There is a saying here in Australia: “Don’t throw the baby out with the bathwater”. I’m not sure it it’s common elsewhere, but basically it’s a warning not to discard the good along with the bad.
When Google Buzz was released, people were shocked at the automatic management of contacts. I suspect that people inside Google were quite surprised at this – after all, it was just a logical extension of what they had been doing within Gmail and Gtalk for years.
I also suspect that within Google it isn’t widely known how much people hate this feature. Personally, I’m no privacy freak, but I’m continually annoyed by the fact that I get random people showing up on my GTalk list just because we corresponded about some random open source project 5 years ago or something. I’ve also heard that a lot of Googlers have stopped using public GTalk because too many external people interrupt them. There is a lot I could say about the rudeness of strangers who just want help to diagnose problems etc, but for the moment I’ll just say that software should encourage desired behavior and discourage things you don’t want to happen.

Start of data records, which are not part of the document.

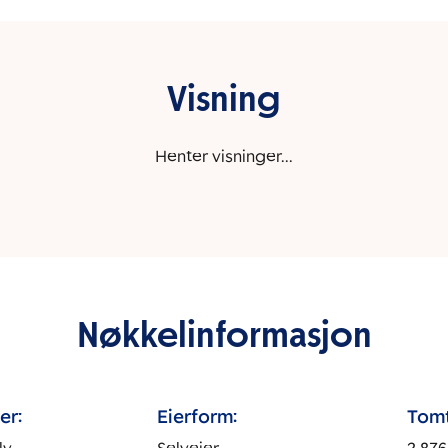
Visning
Henter visninger...
Nøkkelinformasjon
er:
Eierform:
Tomt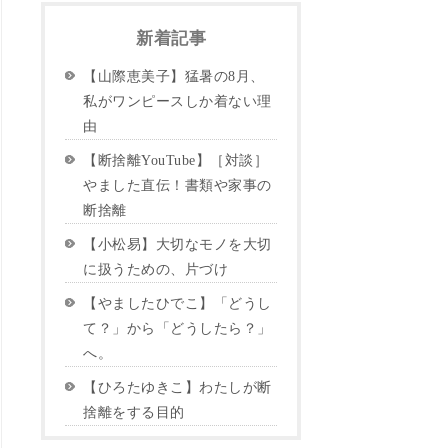
新着記事
【山際恵美子】猛暑の8月、
私がワンピースしか着ない理
由
【断捨離YouTube】［対談］
やました直伝！書類や家事の
断捨離
【小松易】大切なモノを大切
に扱うための、片づけ
【やましたひでこ】「どうし
て？」から「どうしたら？」
へ。
【ひろたゆきこ】わたしが断
捨離をする目的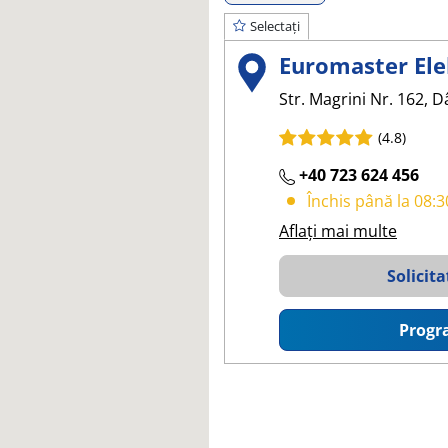
Selectați
Euromaster Ele
Str. Magrini Nr. 162, 
(4.8)
+40 723 624 456
Închis până la 08:3
Aflați mai multe
Solicita
Progr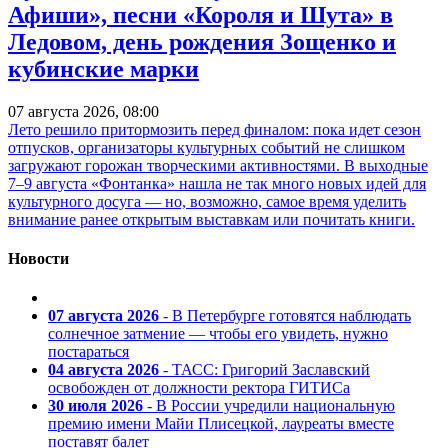
Афиши», песни «Короля и Шута» в
Ледовом, день рождения Зощенко и
кубинские марки
07 августа 2026, 08:00
Лето решило притормозить перед финалом: пока идет сезон
отпусков, организаторы культурных событий не слишком
загружают горожан творческими активностями. В выходные
7–9 августа «Фонтанка» нашла не так много новых идей для
культурного досуга — но, возможно, самое время уделить
внимание ранее открытым выставкам или почитать книги.
Новости
07 августа 2026
- В Петербурге готовятся наблюдать
солнечное затмение — чтобы его увидеть, нужно
постараться
04 августа 2026
- ТАСС: Григорий Заславский
освобожден от должности ректора ГИТИСа
30 июля 2026
- В России учредили национальную
премию имени Майи Плисецкой, лауреаты вместе
поставят балет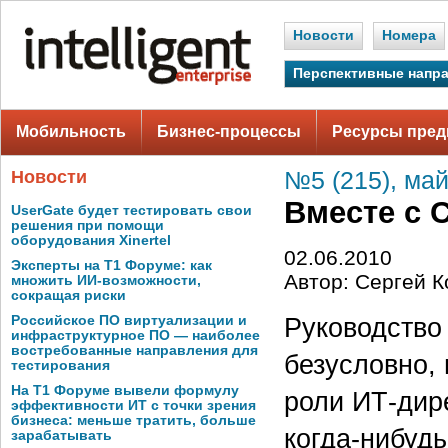
Новости
Номера
Перспективные напр
Мобильность
Бизнес-процессы
Ресурсы пред
Новости
№5 (215), май
Вместе с C
UserGate будет тестировать свои
решения при помощи
оборудования Xinertel
02.06.2010
Эксперты на Т1 Форуме: как
Автор: Сергей К
множить ИИ-возможности,
сокращая риски
Руководство
Российское ПО виртуализации и
инфраструктурное ПО — наиболее
востребованные направления для
безусловно, 
тестирования
На Т1 Форуме вывели формулу
роли ИТ-дире
эффективности ИТ с точки зрения
бизнеса: меньше тратить, больше
когда‑нибудь
зарабатывать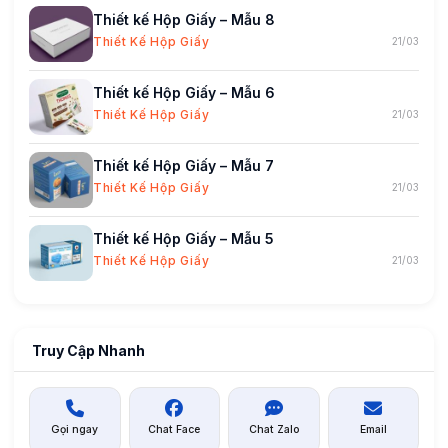
Thiết kế Hộp Giấy – Mẫu 8
Thiết Kế Hộp Giấy
21/03
Thiết kế Hộp Giấy – Mẫu 6
Thiết Kế Hộp Giấy
21/03
Thiết kế Hộp Giấy – Mẫu 7
Thiết Kế Hộp Giấy
21/03
Thiết kế Hộp Giấy – Mẫu 5
Thiết Kế Hộp Giấy
21/03
Truy Cập Nhanh
Gọi ngay
Chat Face
Chat Zalo
Email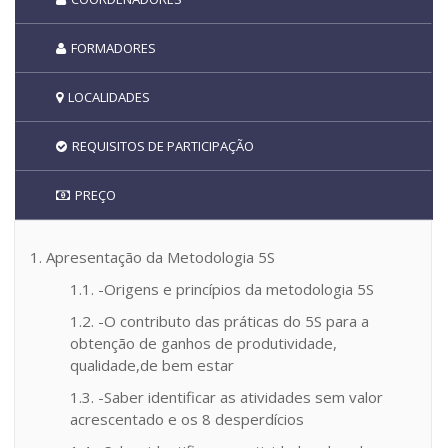
FORMADORES
LOCALIDADES
REQUISITOS DE PARTICIPAÇÃO
PREÇO
1. Apresentação da Metodologia 5S
1.1. -Origens e princípios da metodologia 5S
1.2. -O contributo das práticas do 5S para a
obtenção de ganhos de produtividade,
qualidade,de bem estar
1.3. -Saber identificar as atividades sem valor
acrescentado e os 8 desperdícios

However – I don’t think Google is wrong in thinking that computers could do a better job than humans of managing contacts for them. I’d love the auto-follow-on-buzz (and auto-add-to-GTalk) feature if it did it almost as well as I could do it myself. At the moment I tolerate the feature in GTalk because – while I know I could do better myself – I know from services like Facebook that the continual grouping and pruning of contact lists is a game I don’t have time for.
After the push-back Google got on automatic contact management in Buzz, it would be tempting to just give up on the problem. I don’t think they should do that – instead of pulling away from the problem they should invest in solving it.
Because then maybe I won’t hate my GTalk contact list anymore.